神戸新聞2016年10月9日付を紹介します。
公園に民間保育所 待機児童対策で開設へ 西宮市
国家戦略特区の制度を活用し、認可保育所が整備される交通公園=西宮市久保町
待機児童問題が深刻化する中、兵庫県西宮市は市内の公園に民間の認可保育所を誘致する方針を固めた。通常、公園内は設置物が規制されるが、国家戦略特区の制度を使って保育所を建設する。同特区の活用は兵庫県内で初めて。事業者を選定し、2018年春の開設を目指す。(斉藤絵美)

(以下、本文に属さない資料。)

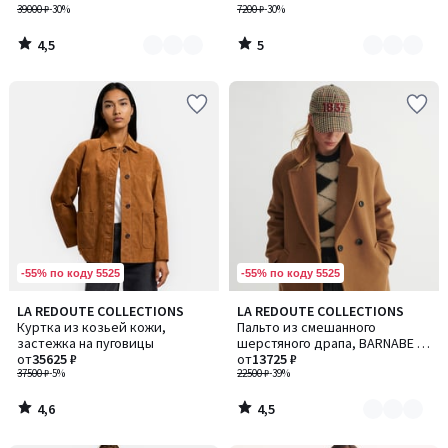
39000 ₽
-30%
7200 ₽
-30%
4,5
5
/
/
5
5
-55% по коду 5525
-55% по коду 5525
4,6
4,5
LA REDOUTE COLLECTIONS
LA REDOUTE COLLECTIONS
Количество
/ 5
/ 5
Куртка из козьей кожи,
Пальто из смешанного
цветов:
застежка на пуговицы
шерстяного драпа, BARNABE /
3
от
35625 ₽
БАРНАБE
от
13725 ₽
37500 ₽
-5%
22500 ₽
-39%
4,6
4,5
/
/
5
5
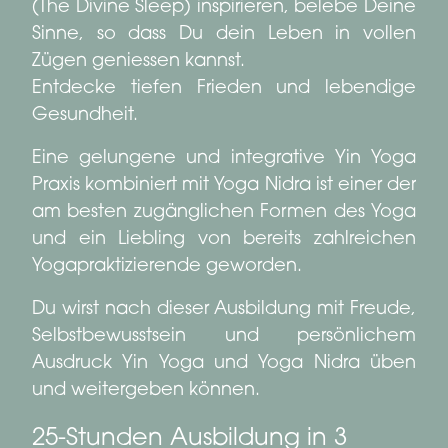
(The Divine Sleep) inspirieren, belebe Deine
Sinne, so dass Du dein Leben in vollen
Zügen geniessen kannst.
Entdecke tiefen Frieden und lebendige
Gesundheit.
Eine gelungene und integrative Yin Yoga
Praxis kombiniert mit Yoga Nidra ist einer der
am besten zugänglichen Formen des Yoga
und ein Liebling von bereits zahlreichen
Yogapraktizierende geworden.
Du wirst nach dieser Ausbildung mit Freude,
Selbstbewusstsein und persönlichem
Ausdruck Yin Yoga und Yoga Nidra üben
und weitergeben können.
25-Stunden Ausbildung in 3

誘致が予定されているのは、西宮市久保町の久保公園(通称・交通公園)。約7千平方メートルの敷地の一角にある「交通館」(2階建て鉄筋コンクリート造り)を解体するなどし、約600平方メートルを保育所用地として活用する。
交通公園は1969年に整備され、本物そっくりの信号機や道路標識などがあるが、交通館は約20年前から閉鎖されている。
保育所は定員60人規模を予定。原則10年間の設置で以降は随時更新し、必要性がなくなれば公園に戻す。設置や運営は民間が担い、公園の占用料金については今後検討する。
同市は8月下旬、周辺住民向けの説明会を開催。市内で民間保育所を運営する法人を対象に事業者を公募したところ、複数の申し込みがあった。10月末までに選定し、決まれば内閣府に特区の活用を申請する。
公園での保育所設置は国の規制緩和策として、昨年9月に施行された改正国家戦略特別区域法で認められた。公園は、電柱や災害時に被災者を収容する施設などを除き、原則建築物が制限されているが、特区として認定されれば、保育所を含む社会福祉施設の整備が可能になる。
内閣府によると、同様の手法で公園内に保育所や認定こども園を設置するのは、関西圏では大阪府豊中市(2件)に続き、兵庫県内では初めてという。
西宮市では今年4月現在の待機児童は183人で、昨年同期より107人増えた。特定の保育施設を希望している場合などの「潜在的な待機児童」を含めると636人となり、交通公園周辺でも46人に上る。